> **PROVIDED RECORDS**:
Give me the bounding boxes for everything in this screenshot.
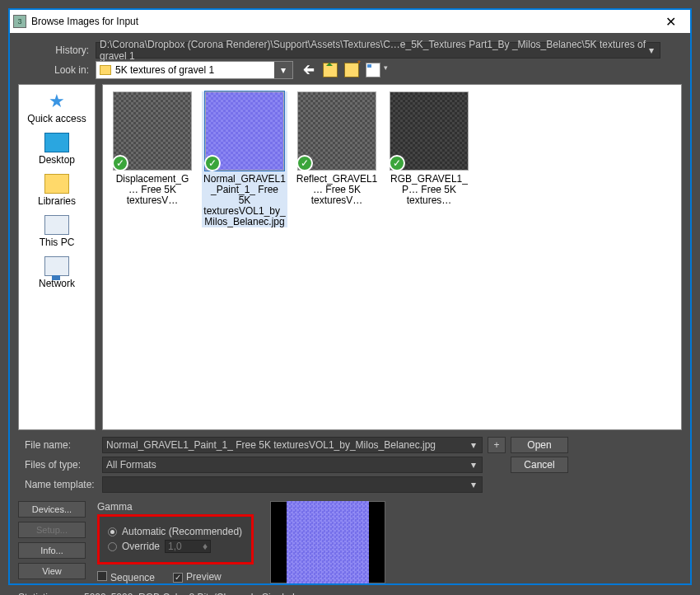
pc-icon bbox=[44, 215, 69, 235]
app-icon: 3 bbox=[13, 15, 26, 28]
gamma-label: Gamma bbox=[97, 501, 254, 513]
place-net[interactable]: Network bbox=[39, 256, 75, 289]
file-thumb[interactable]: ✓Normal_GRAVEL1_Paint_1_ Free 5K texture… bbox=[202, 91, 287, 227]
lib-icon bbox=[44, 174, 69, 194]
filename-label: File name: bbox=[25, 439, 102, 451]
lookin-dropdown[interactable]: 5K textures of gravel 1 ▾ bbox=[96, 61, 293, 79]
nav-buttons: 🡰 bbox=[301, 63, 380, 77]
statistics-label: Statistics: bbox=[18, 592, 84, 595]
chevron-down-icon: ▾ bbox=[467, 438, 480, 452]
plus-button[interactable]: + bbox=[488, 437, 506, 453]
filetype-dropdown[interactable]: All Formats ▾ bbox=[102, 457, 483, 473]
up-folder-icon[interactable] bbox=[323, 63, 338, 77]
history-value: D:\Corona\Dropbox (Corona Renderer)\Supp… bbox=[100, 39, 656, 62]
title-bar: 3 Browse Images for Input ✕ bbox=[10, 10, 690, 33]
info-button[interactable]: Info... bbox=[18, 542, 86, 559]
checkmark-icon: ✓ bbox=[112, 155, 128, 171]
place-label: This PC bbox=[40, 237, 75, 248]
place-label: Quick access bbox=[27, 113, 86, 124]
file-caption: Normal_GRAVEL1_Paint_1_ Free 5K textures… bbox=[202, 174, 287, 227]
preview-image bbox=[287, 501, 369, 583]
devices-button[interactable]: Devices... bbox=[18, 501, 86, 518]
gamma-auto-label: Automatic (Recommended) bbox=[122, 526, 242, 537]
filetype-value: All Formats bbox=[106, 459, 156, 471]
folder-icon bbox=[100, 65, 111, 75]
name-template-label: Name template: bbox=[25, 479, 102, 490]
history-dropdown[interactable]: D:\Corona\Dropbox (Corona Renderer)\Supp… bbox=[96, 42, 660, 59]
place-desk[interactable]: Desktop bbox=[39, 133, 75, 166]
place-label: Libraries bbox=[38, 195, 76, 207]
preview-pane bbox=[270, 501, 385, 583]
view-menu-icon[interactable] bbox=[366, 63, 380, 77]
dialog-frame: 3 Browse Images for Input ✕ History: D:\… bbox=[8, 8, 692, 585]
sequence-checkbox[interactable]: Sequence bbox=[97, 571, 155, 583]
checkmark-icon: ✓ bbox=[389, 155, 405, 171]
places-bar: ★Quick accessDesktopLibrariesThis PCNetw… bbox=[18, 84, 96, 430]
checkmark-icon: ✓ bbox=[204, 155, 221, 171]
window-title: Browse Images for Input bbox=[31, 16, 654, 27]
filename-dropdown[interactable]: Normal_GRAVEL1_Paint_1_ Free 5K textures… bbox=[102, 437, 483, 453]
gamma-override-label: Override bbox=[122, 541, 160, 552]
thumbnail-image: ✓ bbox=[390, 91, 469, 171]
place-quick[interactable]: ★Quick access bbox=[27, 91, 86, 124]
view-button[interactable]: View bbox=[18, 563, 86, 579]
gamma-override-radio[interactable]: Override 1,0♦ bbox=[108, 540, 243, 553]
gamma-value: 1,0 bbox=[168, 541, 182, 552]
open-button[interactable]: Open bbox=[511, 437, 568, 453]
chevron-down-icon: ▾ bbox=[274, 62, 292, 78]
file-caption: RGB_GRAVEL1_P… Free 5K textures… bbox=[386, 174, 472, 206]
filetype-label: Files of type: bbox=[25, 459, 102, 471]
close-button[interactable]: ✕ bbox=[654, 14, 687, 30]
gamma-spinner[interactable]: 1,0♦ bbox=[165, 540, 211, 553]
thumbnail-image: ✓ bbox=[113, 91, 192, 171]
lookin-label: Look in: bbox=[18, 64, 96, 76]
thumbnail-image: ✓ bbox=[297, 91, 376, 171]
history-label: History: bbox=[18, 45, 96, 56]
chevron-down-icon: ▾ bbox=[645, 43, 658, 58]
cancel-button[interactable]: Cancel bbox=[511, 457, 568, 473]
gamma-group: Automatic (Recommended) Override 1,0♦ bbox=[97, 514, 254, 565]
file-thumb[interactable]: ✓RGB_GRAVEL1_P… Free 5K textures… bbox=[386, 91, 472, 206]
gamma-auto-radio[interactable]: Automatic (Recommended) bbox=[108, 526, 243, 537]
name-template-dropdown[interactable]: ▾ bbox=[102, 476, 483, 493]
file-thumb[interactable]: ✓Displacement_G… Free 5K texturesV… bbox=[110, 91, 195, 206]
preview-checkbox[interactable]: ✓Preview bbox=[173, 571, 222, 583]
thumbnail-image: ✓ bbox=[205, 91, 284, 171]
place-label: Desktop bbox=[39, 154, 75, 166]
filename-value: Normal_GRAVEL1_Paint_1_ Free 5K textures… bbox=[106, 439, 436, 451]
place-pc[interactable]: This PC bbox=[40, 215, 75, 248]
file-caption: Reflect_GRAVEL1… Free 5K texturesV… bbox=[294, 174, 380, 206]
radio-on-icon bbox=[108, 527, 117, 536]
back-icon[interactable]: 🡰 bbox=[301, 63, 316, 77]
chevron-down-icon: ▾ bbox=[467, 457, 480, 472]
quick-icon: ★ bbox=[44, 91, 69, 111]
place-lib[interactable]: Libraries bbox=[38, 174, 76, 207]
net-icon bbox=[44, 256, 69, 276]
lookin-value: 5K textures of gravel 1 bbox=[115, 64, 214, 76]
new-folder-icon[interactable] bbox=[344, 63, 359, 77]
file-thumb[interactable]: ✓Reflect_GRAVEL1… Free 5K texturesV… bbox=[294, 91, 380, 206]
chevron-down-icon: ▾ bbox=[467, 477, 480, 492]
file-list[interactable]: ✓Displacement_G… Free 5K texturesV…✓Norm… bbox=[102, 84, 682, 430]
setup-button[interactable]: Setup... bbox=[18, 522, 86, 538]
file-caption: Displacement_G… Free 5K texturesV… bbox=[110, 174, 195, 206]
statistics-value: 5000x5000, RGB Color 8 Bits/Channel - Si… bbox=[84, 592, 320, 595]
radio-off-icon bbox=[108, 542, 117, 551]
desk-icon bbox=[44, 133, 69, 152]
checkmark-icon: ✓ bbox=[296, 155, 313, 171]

> **WORK ITEM**: Would you please print out all the records above exactly, minus any pictures?

> **EXERCISE RESPONSE**:
Give me the bounding boxes for everything in this screenshot.
pc-icon bbox=[44, 215, 69, 235]
app-icon: 3 bbox=[13, 15, 26, 28]
gamma-label: Gamma bbox=[97, 501, 254, 513]
place-net[interactable]: Network bbox=[39, 256, 75, 289]
file-thumb[interactable]: ✓Normal_GRAVEL1_Paint_1_ Free 5K texture… bbox=[202, 91, 287, 227]
lib-icon bbox=[44, 174, 69, 194]
filename-label: File name: bbox=[25, 439, 102, 451]
lookin-dropdown[interactable]: 5K textures of gravel 1 ▾ bbox=[96, 61, 293, 79]
nav-buttons: 🡰 bbox=[301, 63, 380, 77]
statistics-label: Statistics: bbox=[18, 592, 84, 595]
chevron-down-icon: ▾ bbox=[467, 438, 480, 452]
plus-button[interactable]: + bbox=[488, 437, 506, 453]
filetype-dropdown[interactable]: All Formats ▾ bbox=[102, 457, 483, 473]
up-folder-icon[interactable] bbox=[323, 63, 338, 77]
history-value: D:\Corona\Dropbox (Corona Renderer)\Supp… bbox=[100, 39, 656, 62]
title-bar: 3 Browse Images for Input ✕ bbox=[10, 10, 690, 33]
info-button[interactable]: Info... bbox=[18, 542, 86, 559]
checkmark-icon: ✓ bbox=[112, 155, 128, 171]
place-label: This PC bbox=[40, 237, 75, 248]
place-label: Quick access bbox=[27, 113, 86, 124]
file-caption: Normal_GRAVEL1_Paint_1_ Free 5K textures… bbox=[202, 174, 287, 227]
preview-image bbox=[287, 501, 369, 583]
devices-button[interactable]: Devices... bbox=[18, 501, 86, 518]
gamma-auto-label: Automatic (Recommended) bbox=[122, 526, 242, 537]
filetype-value: All Formats bbox=[106, 459, 156, 471]
folder-icon bbox=[100, 65, 111, 75]
name-template-label: Name template: bbox=[25, 479, 102, 490]
history-dropdown[interactable]: D:\Corona\Dropbox (Corona Renderer)\Supp… bbox=[96, 42, 660, 59]
place-desk[interactable]: Desktop bbox=[39, 133, 75, 166]
place-label: Libraries bbox=[38, 195, 76, 207]
preview-pane bbox=[270, 501, 385, 583]
view-menu-icon[interactable] bbox=[366, 63, 380, 77]
dialog-frame: 3 Browse Images for Input ✕ History: D:\… bbox=[8, 8, 692, 585]
sequence-checkbox[interactable]: Sequence bbox=[97, 571, 155, 583]
checkmark-icon: ✓ bbox=[389, 155, 405, 171]
places-bar: ★Quick accessDesktopLibrariesThis PCNetw… bbox=[18, 84, 96, 430]
checkmark-icon: ✓ bbox=[204, 155, 221, 171]
window-title: Browse Images for Input bbox=[31, 16, 654, 27]
filename-dropdown[interactable]: Normal_GRAVEL1_Paint_1_ Free 5K textures… bbox=[102, 437, 483, 453]
gamma-override-label: Override bbox=[122, 541, 160, 552]
thumbnail-image: ✓ bbox=[390, 91, 469, 171]
place-quick[interactable]: ★Quick access bbox=[27, 91, 86, 124]
view-button[interactable]: View bbox=[18, 563, 86, 579]
gamma-override-radio[interactable]: Override 1,0♦ bbox=[108, 540, 243, 553]
gamma-value: 1,0 bbox=[168, 541, 182, 552]
open-button[interactable]: Open bbox=[511, 437, 568, 453]
chevron-down-icon: ▾ bbox=[274, 62, 292, 78]
file-caption: RGB_GRAVEL1_P… Free 5K textures… bbox=[386, 174, 472, 206]
filetype-label: Files of type: bbox=[25, 459, 102, 471]
close-button[interactable]: ✕ bbox=[654, 14, 687, 30]
gamma-spinner[interactable]: 1,0♦ bbox=[165, 540, 211, 553]
thumbnail-image: ✓ bbox=[113, 91, 192, 171]
lookin-label: Look in: bbox=[18, 64, 96, 76]
thumbnail-image: ✓ bbox=[297, 91, 376, 171]
history-label: History: bbox=[18, 45, 96, 56]
chevron-down-icon: ▾ bbox=[645, 43, 658, 58]
cancel-button[interactable]: Cancel bbox=[511, 457, 568, 473]
gamma-group: Automatic (Recommended) Override 1,0♦ bbox=[97, 514, 254, 565]
file-thumb[interactable]: ✓RGB_GRAVEL1_P… Free 5K textures… bbox=[386, 91, 472, 206]
gamma-auto-radio[interactable]: Automatic (Recommended) bbox=[108, 526, 243, 537]
name-template-dropdown[interactable]: ▾ bbox=[102, 476, 483, 493]
file-thumb[interactable]: ✓Displacement_G… Free 5K texturesV… bbox=[110, 91, 195, 206]
preview-checkbox[interactable]: ✓Preview bbox=[173, 571, 222, 583]
thumbnail-image: ✓ bbox=[205, 91, 284, 171]
place-label: Desktop bbox=[39, 154, 75, 166]
filename-value: Normal_GRAVEL1_Paint_1_ Free 5K textures… bbox=[106, 439, 436, 451]
place-pc[interactable]: This PC bbox=[40, 215, 75, 248]
file-caption: Reflect_GRAVEL1… Free 5K texturesV… bbox=[294, 174, 380, 206]
radio-on-icon bbox=[108, 527, 117, 536]
back-icon[interactable]: 🡰 bbox=[301, 63, 316, 77]
chevron-down-icon: ▾ bbox=[467, 457, 480, 472]
quick-icon: ★ bbox=[44, 91, 69, 111]
place-lib[interactable]: Libraries bbox=[38, 174, 76, 207]
net-icon bbox=[44, 256, 69, 276]
lookin-value: 5K textures of gravel 1 bbox=[115, 64, 214, 76]
new-folder-icon[interactable] bbox=[344, 63, 359, 77]
file-thumb[interactable]: ✓Reflect_GRAVEL1… Free 5K texturesV… bbox=[294, 91, 380, 206]
chevron-down-icon: ▾ bbox=[467, 477, 480, 492]
file-list[interactable]: ✓Displacement_G… Free 5K texturesV…✓Norm… bbox=[102, 84, 682, 430]
setup-button[interactable]: Setup... bbox=[18, 522, 86, 538]
file-caption: Displacement_G… Free 5K texturesV… bbox=[110, 174, 195, 206]
statistics-value: 5000x5000, RGB Color 8 Bits/Channel - Si… bbox=[84, 592, 320, 595]
radio-off-icon bbox=[108, 542, 117, 551]
desk-icon bbox=[44, 133, 69, 152]
checkmark-icon: ✓ bbox=[296, 155, 313, 171]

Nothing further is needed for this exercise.